Sound and Acoustics
You already have sound! But is it good sound? Houses of Worship sound systems should not necessarily make sound louder, but should provide equal, intelligible sound for all. We strive to design systems that allow everyone to share the same worship experience. Volume can be a desired component but should be a controllable, not necessary one.
You system should:
• Be as technically invisible as possible, both aesthetically and aurally. It should not interfere with sight lines or be distracting to the worshippers. During moments of silence, that is what you should hear! No hiss, pops, buzzes or other annoying sound.
• Allow every person to share the same worship experience from every seat.
• Be properly tuned to the room to reduce the chance of feedback from any reasonable microphone placement
• Be user friendly! We know and understand many users are volunteers, not professionals, which is why we have our training classes. But your system should be simple for even the untrained to get up and running with a minimum of instruction.
• Allow for easy maintenance and longevity. A typical church will outgrow its system every ten years or so. You will easily get the life of a system from a Sound and Pixel design and typically many more years when properly maintained. Advances in technology or a change to a different style of worship are usually the only times you should need to consider a new system.
How do you evaluate your room? Remember, your sound system will affect how the acoustics of the room respond, and the acoustics affect how the sound system is designed, installed and tuned. They work together as a system and need to be, whenever possible, designed together. But in reality, acoustics come first. Some considerations that may help you decide if your room needs acoustic help. With the sound system turned off:
· Is it easy to understand the spoken word from all seats? There should be no ear fatigue and no strain to hear at normal volumes.
· Musicality is maintained without the need to beat the room into submission with electronic gadgets or volume!
· There should be a desirable, balanced and natural reverb decay time (called RT60) in the room without using electronic reverbs.

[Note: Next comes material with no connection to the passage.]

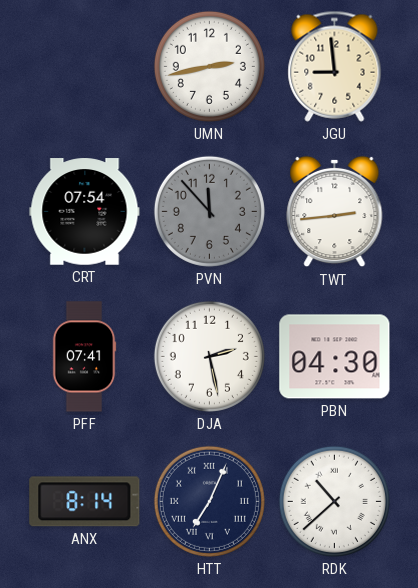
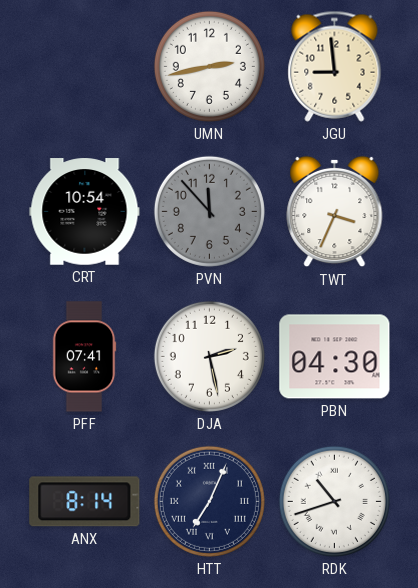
CRT: 07:54 -> 10:54
TWT: 2:44 -> 3:34
RDK: 10:38 -> 10:42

· Echoes should be minimal or non-existent. Reflections are desirable and are the basis of reverb. When they become overly pronounced or separated from the “direct sound” of the source, they become problematic.
Acoustics are complicated and take years of study to begin to understand and appreciate. Sound and Pixel Inc. began as a recording studio design company. We understand small room acoustics, but as important, we have years of practical experience running sound for major artists in small, medium, large and outdoor environments. And one of our principal personnel has taught Acoustics at the college level for over 25 years. We know acoustics.
Sound and Pixel Inc. can:
· Evaluate you existing sound system and room. We use sophisticated computer tools and modeling software. We also use our ears! When it sounds good, it is good!
· We can help you evaluate proposals form other Audio Companies. We do not criticize other companies, but can be the second opinion you may need when looking at multiple proposals and none of the equipment is the same! This will allow you to compare apples to apples.
· We can design a system for you based on your present needs and budget and allow it to grow with you rather than replace it before its useable life is up.
· After the system is installed, we support you with both training and proper maintenance of your new system.
· Suggest acoustic improvements that will enhance the worship experience while maintaining the desired aesthetic of a worship space.
· We also work with architects and acousticians in developing and implementing acoustic designs in new church buildings and re-designs in existing buildings.